On a clear but chilly night my partner and I jumped out at Old Street and navigated our way through the throng and skyscrapers of Shoreditch intrigued by the prospect of Irish fine dining.
Chef Richard Corrigan’s latest venture, Daffodil Mulligan, has taken over from the much-loved Nuala and promises fresh twists on classics and a focus on seafood.
With Corrigan’s magic touch – he has three Michelin stars under his belt – the sky is the limit.
I have never sampled the higher end of Irish cuisine, despite visiting Dublin multiple times, so it was with bated breath that we pushed back the curtain as we entered.
We were greeted by a very friendly waitress and directed through to a modern, chic space with a vast, open kitchen clanging away in the background.
The energy was high, and although the space resembled the bar of a theatre or a very well-to-do private school’s canteen, little details hint at the restaurant’s Irish routes.
A prevailing dark green colour and the pub-like drinks area create a casual yet stylish dining experience.
When we’re all settled, a beaming Corrigan introduced himself, getting the evening off to a friendly start.
Despite two rather disappointing Shoreditch sours which lived up to their names rather too literally, we were quickly on to the grub.
Warmed by the open wood fire oven, the first plate, an “Irish taramasalata”, glides onto our table.
The creamy cottage cheese sauce with cod roe and smoked salmon cubes, topped with brittle, crunchy bread makes for a wonderful beginning.
Next, some lovely rye bread, accompanied by some rather pedestrian butter, gives us a break before the next dish arrives. With the chef’s special consisting of six dishes, at a very reasonable £45 a head, the evening stretches inexorably before us.
A crab and pickled pear salad lands next and the evening begins to swing.
The crab is so fresh and perfectly complemented by a tart sauce, with the pear and cinnamon topping dancing in the mouth – a dance that I could happily enjoy every day without tiring of it.
Having forced down the cocktails, we readily clutched a refreshing glass of Marco De Bartoli wine.
A visually stunning but controversial dish arrives, which I loved but my partner didn’t touch – two oysters shells filled with a beef tartare, and an oyster emulsion.
The oysters are as light as air, rich as a Russian oligarch, and the emulsion has all the joyful taste of shellfish without any of the slimy indignity. We should just emulsionise – emulse? – everything and live through a tube!
Now into the mains, and a twist on the Dover sole, which is oven-baked and accompanied by kale, Muscat grapes and a very simple sauce of chicken stock and sherry. The dish is a hit and devoured speedily.
The second star of the evening arrives shortly after – a pork chop with cubed pineapple and a sweet lychee and mint sauce, which is surprisingly complex, served with red cabbage coleslaw.
This mix of sweet and savoury, hard and soft, salty and citrus astounds, and is a novel way of approaching a rather tired classic.
After a glass of Radford Dale Chardonnay, our palettes are ready and awake.

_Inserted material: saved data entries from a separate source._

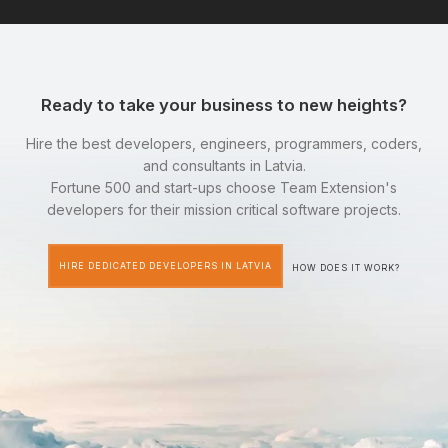
Ready to take your business to new heights?
Hire the best developers, engineers, programmers, coders,
and consultants in Latvia.
Fortune 500 and start-ups choose Team Extension's
developers for their mission critical software projects.
HIRE DEDICATED DEVELOPERS IN LATVIA
HOW DOES IT WORK?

We dive into the dessert, a dark and milk chocolate mousse that causes a small battle on the table and a few polite snaps over the last spoon.
After enjoying a Killahora Ice Wine from Cork, which conjures up an image of morning sun breaking over an orchard, the evening is sealed with two luxurious Irish coffees which sent us off into the night warm and rosy, and beyond a little light-headed.
Named after the daughter of Biddy Mulligan, a legendary Irish street seller, and pulling many ingredients from Corrigan’s country estate Virginia Park Lodge, the links to the Emerald Isle are clear.
The restaurant has only been open a month, and with the clever flavours and reasonable prices (for fine dining at least), the only thing missing is a little more Irish charm.
Moving away from stereotypical ideas of Irish food is great, and also what makes this such an exciting new venue, but the contrast between the frantic fiddles of the folk music in the background and the rather bland interior is a minor foible in this most delicious of evenings.